Question

Genes Samples of DNA are collected, and the four DNA bases of A, G, C, and T are codedas 1, 2, 3, and 4, respectively. The results are listed below. Construct a 95% confidence intervalestimate of the mean. What is the practical use of the confidence interval?

2 2 1 4 3 3 3 3 4 1

Short answer

The 95% confidence interval of mean is $1.8<\mu <3.4$.

The genes samples of DNA is a nominal level data, therefore the confidence interval does not have any practical use.

Step-by-step solution

Given information

The genes samples of DNA are collected, where DNA bases are coded as 1,2,3,4 for A, G, C, T respectively.

Results are given as 2,2,1,4,3,3,3,3,4,1.

Check the requirements

Assume that the samples are randomly selected and the observations are normally distributed.

As the standard deviation of population is unknown, t-distribution would be used.

The sample size of genes sample of DNA (n) =10

Describe the formula for confidence interval

The formula for $\left(1-\alpha \right)\%$confidence interval is $\overline{x}-E<\mu <\overline{x}+E$.

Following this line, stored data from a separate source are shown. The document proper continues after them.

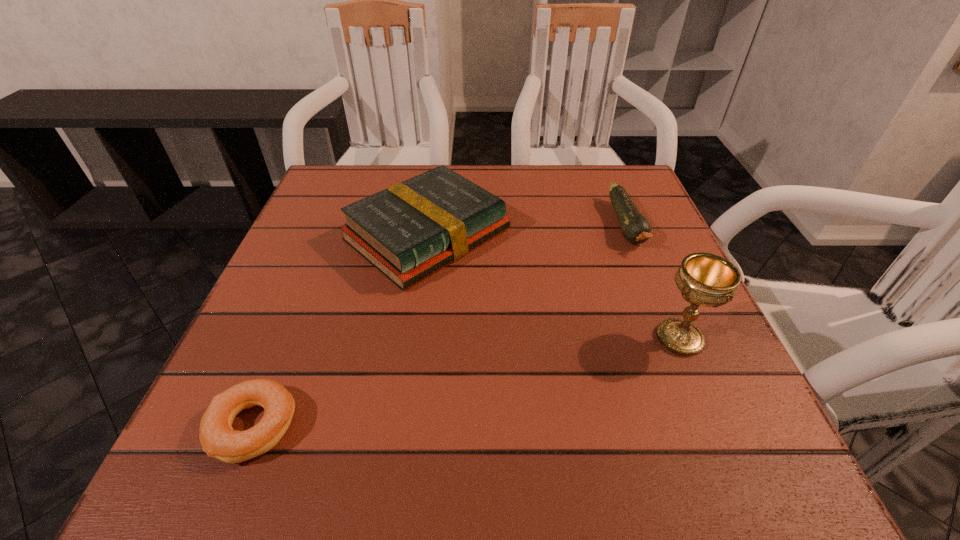 Identify the location of free space at the far edge. This screenshot has height=540, width=960. pos(450,166).

The image size is (960, 540). Find the location of `vacant space at the near edge of the desktop`. vacant space at the near edge of the desktop is located at coordinates (595, 433).

Locate an element on the screen. vacant area at the left edge is located at coordinates (351, 284).

I want to click on vacant space at the right edge, so click(632, 356).

Locate an element on the screen. vacant space at the far left corner of the desktop is located at coordinates (345, 181).

In order to click on free space at the near left corner in this screenshot , I will do `click(181, 468)`.

Locate an element on the screen. This screenshot has width=960, height=540. vacant space at the far right corner of the desktop is located at coordinates (636, 197).

Find the location of a particular element. free location at the near right corner is located at coordinates (701, 437).

Locate an element on the screen. Image resolution: width=960 pixels, height=540 pixels. unoccupied position between the chalice and the bagel is located at coordinates (467, 382).

Where is `free area in between the tallest object and the third tallest object`? The height and width of the screenshot is (540, 960). free area in between the tallest object and the third tallest object is located at coordinates (653, 281).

Here, E is margin of error which is given by,$E=t_{\frac{\alpha }{2}}\times \frac{s}{\sqrt{n}}$

Where,$t_{\frac{\alpha }{2}}$ is the critical value with $\alpha$for Student’s t distribution.

Here,$\overline{x}$represents the sample mean ofgenes samples of DNAand$\mu$represents the population mean ofgenes samples of DNA.

Calculate the critical value

For 95% confidence level,$\alpha =0.05$.

The degree of freedom is,

$$\begin{gathered} \text{df}=n-1 \\ =9 \end{gathered}$$

In the t-distribution table, find the value corresponding to the row value of degree of freedom 15 and column value of area in one tail 0.025 is 2.262 which is critical value ${\text{t}}_{\text{0.025}}$.

Therefore, the critical value${\text{t}}_{\text{0.01}}$is 2.262.

Calculate sample mean and standard deviation

From the given sample, the mean is computed as,

$$\begin{gathered} \overline{x}=\frac{\sum X_i}{n} \\ =\frac{2+2+...+1}{10} \\ =2.6 \end{gathered}$$

The standard deviation is given by,

$$\begin{gathered} s=\sqrt{\frac{\sum {\left(X_i-\overline{X}\right)}^2}{n-1}} \\ =\sqrt{\frac{{\left(2-2.6\right)}^2+{\left(2-2.6\right)}^2+...+{\left(1-2.6\right)}^2}{10-1}} \\ =1.0749 \end{gathered}$$

Calculate margin of error

Margin of error is given by,

$$\begin{gathered} E=t_{\frac{\alpha }{2}}\times \frac{s}{\sqrt{n}} \\ =2.262\times \frac{1.0749}{\sqrt{10}} \\ =0.7690 \end{gathered}$$

Construct the confidence interval.

The 95% confidence interval for codes is,

$$\begin{gathered} \overline{x}-E<\mu <\overline{x}+E=2.6-0.7690<\mu <2.6+0.7690 \\ =1.83<\mu <3.37 \\ \approx 1.8<\mu <3.4 \end{gathered}$$

Therefore, 95% confidence interval is $1.8<\mu <3.4$.

Interpret the result.

The 95% confidence interval of the mean of genes sample of DNA is $1.8<\mu <3.4$.

Here, the numbers are just a code name for four DNA bases which are specific count or measures. The genes sample of DNA is a nominal level data. Therefore, there is no practical use of this confidence interval.